Os meus olhos percorrem logótipos conhecidos, camisolas em expositores, sapatilhas nas montras e perfumes que prometem transformar a imagem e o humor.
Sinto que não pertenço àquele cenário, que há um muro invisível entre mim e tudo aquilo.
No bolso, o dinheiro não chega. Sei disso, mas cá dentro cresce uma vontade: quero ser vista, reconhecida, valorizada.
Pergunto-me se, ao comprar algo de marca, alcançarei esse objetivo — se sentirei a confiança que vejo nas campanhas publicitárias e nos amigos que as exibem com orgulho.
O preço desafia-me, pisca-me o olho. A mente entra em negociação: “será que vale a pena?”, “talvez se poupar este mês?”, “ou se escolher apenas uma peça?”.
Cresce um nó na garganta — o medo de ficar de fora, de parecer menos, de não acompanhar os demais.
A razão diz-me que é apenas um objeto, uma marca. A emoção grita mais alto: é aceitação, é identidade.
Penso, repenso, hesito. Não quero estar sempre à margem. Comprar, ainda que um pouco, talvez me faça sentir parte de algo — elevar o meu valor, mesmo que por instantes.
No fundo, entre as luzes do centro comercial, procuro algo que me faça sentir especial.
A marca como símbolo de pertença
Num mundo onde a publicidade nos envolve por todos os lados, o consumo tornou-se mais do que um hábito — é um palco de afirmação social, aspiração e identidade.
Vivemos cercados de mensagens que moldam o que desejamos e como queremos ser vistos. No centro deste fenómeno está uma obsessão silenciosa: o fascínio pelas marcas.
Mas o que explica essa atração? Porque medimos o nosso valor através do que possuímos?
Desde as civilizações antigas, os objetos foram símbolos de poder e estatuto. Se antes representavam sobrevivência ou função, hoje tornaram-se símbolos de pertença.
Com a Revolução Industrial, o acesso massificado aos bens trouxe novos desejos — e com eles nasceu o branding, um passaporte para o reconhecimento.
As marcas deixaram de ser simples garantias de qualidade para se tornarem bandeiras de estilos de vida.

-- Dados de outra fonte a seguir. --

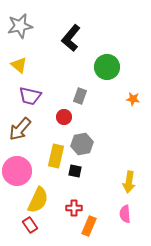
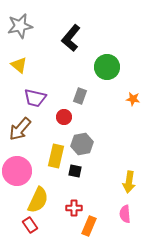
purple trapezoid: moved 5 px right, 2 px down
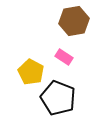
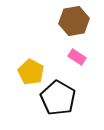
pink rectangle: moved 13 px right
black pentagon: rotated 8 degrees clockwise
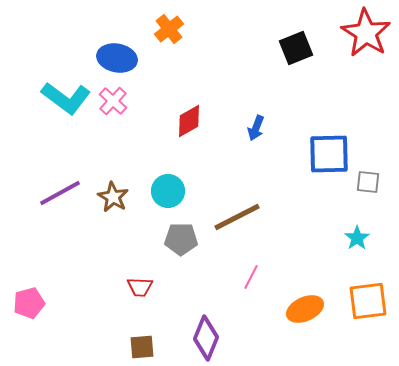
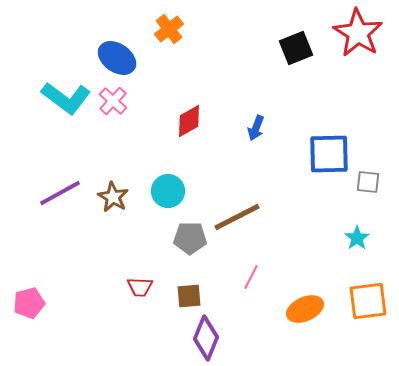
red star: moved 8 px left
blue ellipse: rotated 24 degrees clockwise
gray pentagon: moved 9 px right, 1 px up
brown square: moved 47 px right, 51 px up
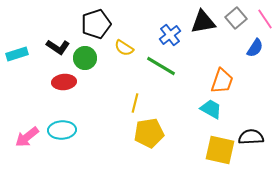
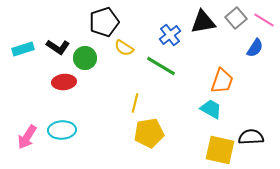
pink line: moved 1 px left, 1 px down; rotated 25 degrees counterclockwise
black pentagon: moved 8 px right, 2 px up
cyan rectangle: moved 6 px right, 5 px up
pink arrow: rotated 20 degrees counterclockwise
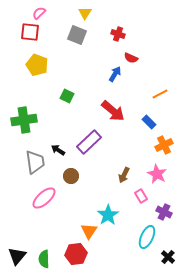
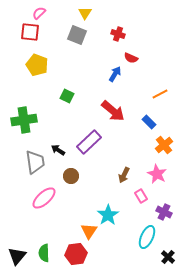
orange cross: rotated 12 degrees counterclockwise
green semicircle: moved 6 px up
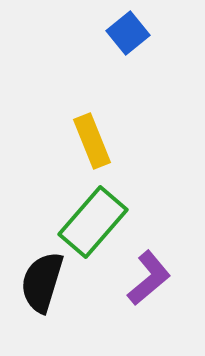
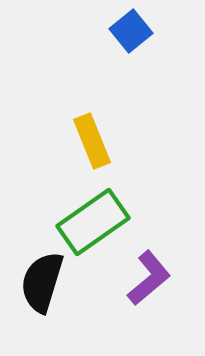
blue square: moved 3 px right, 2 px up
green rectangle: rotated 14 degrees clockwise
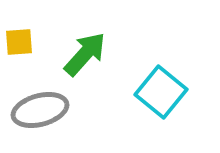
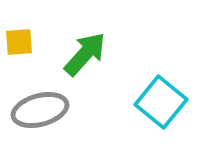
cyan square: moved 10 px down
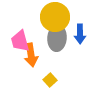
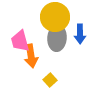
orange arrow: moved 1 px down
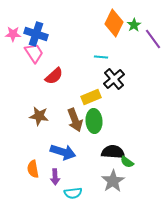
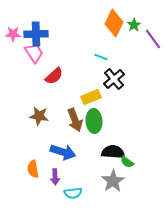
blue cross: rotated 20 degrees counterclockwise
cyan line: rotated 16 degrees clockwise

Definem grupos, constroem identidades e alimentam sonhos. Comprar um produto de marca é, muitas vezes, uma declaração pública de quem somos — ou de quem aspiramos ser.
A identidade construída pelo consumo
A antropologia ajuda a compreender esta dinâmica.
Como seres sociais, procuramos pertença, reconhecimento e aprovação.
A teoria da identidade social explica que nos vemos refletidos nos grupos a que aspiramos pertencer — e o consumo é um dos códigos dessa pertença.
Assim, não surpreende que o valor pessoal se confunda com o valor material.
Vivemos numa cultura mediática que associa sucesso à imagem e felicidade à posse.
Por trás de cada logótipo, há um espelho onde muitos procuram o seu reflexo.
O preço invisível da vaidade
Esta corrida ao consumo tem, contudo, consequências profundas.
O planeta sofre com a extração excessiva de recursos, trabalhadores são esmagados por modelos produtivos desumanos e nós, consumidores, tornamo-nos reféns de uma insatisfação permanente:
“Será que tenho o suficiente?” “Será que sou aquilo que pareço?”
As marcas oferecem pertença, mas cobram identidade.
E, pouco a pouco, trocamos o ser pelo ter.
Para um consumo mais consciente
Mais do que nunca, é urgente repensar a forma como consumimos.
Precisamos de um olhar crítico sobre o que compramos, sobre o que realmente precisamos e sobre o impacto que cada escolha tem no mundo.
Valorizar a durabilidade sobre a moda passageira, a necessidade sobre o impulso, o ser sobre o ter.
Ser humano é mais do que possuir — é saber escolher o que importa.
O futuro — sustentável, ético e consciente — agradece.